Surely the government cannot expect well-educated people to stay, given the opportunities that are easily available elsewhere?!

Keep fighting for the NHS and from all of your colleagues in NZ, we are 100% behind you."


Gone are the days NHS hospitals provided on site accommodation for doctors working through the night and weekends, provided hospital car parking permits for junior doctors, provided 24/7 access to hospital food, or a doctors' mess stocked with newspapers, tea, milk and toast. Now junior doctors may be scolded for putting 2 chairs together as makeshift beds if they dare close their eyes from fatigue at night while managers have on site beds. And now some managers may have created "voluntary" or illegal shifts for junior doctors to work beyond the EWTD to avoid financial penalty safeguards.

Update December 2015


The BMA conceded and suspended the junior doctors strikes.


Almost half of junior doctors left the NHS after foundation training. No leverage means junior doctors may continue to vote with their feet.


http://www.theguardian.com/society/2015/dec/04/almost-half-of-junior-doctors-left-nhs-after-foundation-training?CMP=share_btn_fb

I hope this article helps to prevent a junior doctor suicide or junior doctor conviction for involuntary manslaughter for making a mistake when overworked and exhausted.

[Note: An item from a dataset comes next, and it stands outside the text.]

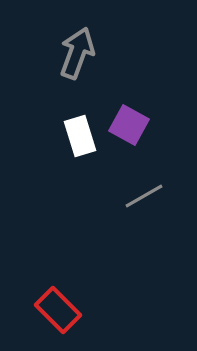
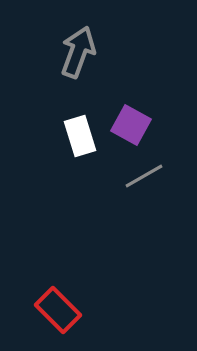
gray arrow: moved 1 px right, 1 px up
purple square: moved 2 px right
gray line: moved 20 px up
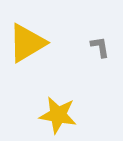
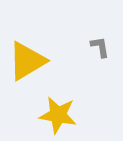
yellow triangle: moved 18 px down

Update January 2016: Junior Doctor Strike is back on!


The BMA and up to 38,000 NHS junior doctors to strike on January 12, 2016 after talks mediated by ACAS with Jeremy Hunt failed to reach resolution on these 4 points. Good luck!


In the arms of the angel...

http://www.youtube.com/watch?v=SnL1e4-NfaA&sns=em

May your soul find eternal peace and rest, dearest Dr James Halcrow.

On January 12, 2016, tens of thousands of junior doctors formed picket lines across the country to strike for a fair and safe contract to protect the lives of all junior doctors and patients alike. Sadly one hospital called the police on their striking junior doctors and another Sandwell General Hospital attempted to block the strike with declaring a level 4 incident which was not upheld by the BMA.

A national junior doctors strike is a win:win as either it will achieve an actual victory with a fair and safe contract or a moral victory for trying.